**ACTIVITY**
Word for word, restate the entries below, but exclude the images.

(Page-level text extractions)

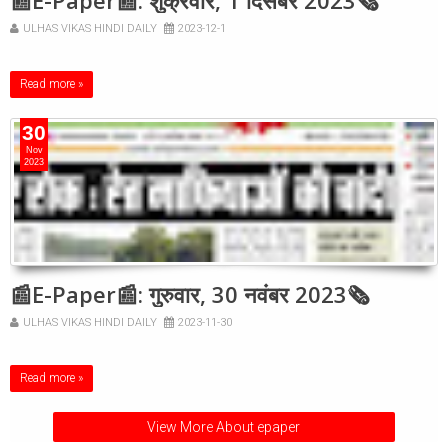
📰E-Paper📰: शुक्रवार, 1 दिसंबर 2023🗞
ULHAS VIKAS HINDI DAILY
2023-12-1
Read more »
30
Nov
2023
📰E-Paper📰: गुरुवार, 30 नवंबर 2023🗞
ULHAS VIKAS HINDI DAILY
2023-11-30
Read more »
View More About epaper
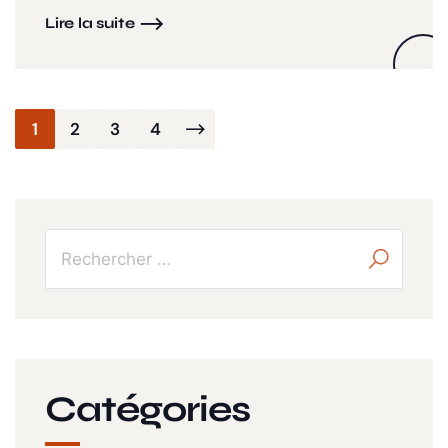
Lire la suite
Pagination
1
2
3
4
des
publications
Catégories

**PROBLEM SOLUTION**
📰E-Paper📰: शुक्रवार, 1 दिसंबर 2023🗞
ULHAS VIKAS HINDI DAILY
2023-12-1
Read more »
30
Nov
2023
📰E-Paper📰: गुरुवार, 30 नवंबर 2023🗞
ULHAS VIKAS HINDI DAILY
2023-11-30
Read more »
View More About epaper
Lire la suite
Pagination
1
2
3
4
des
publications
Catégories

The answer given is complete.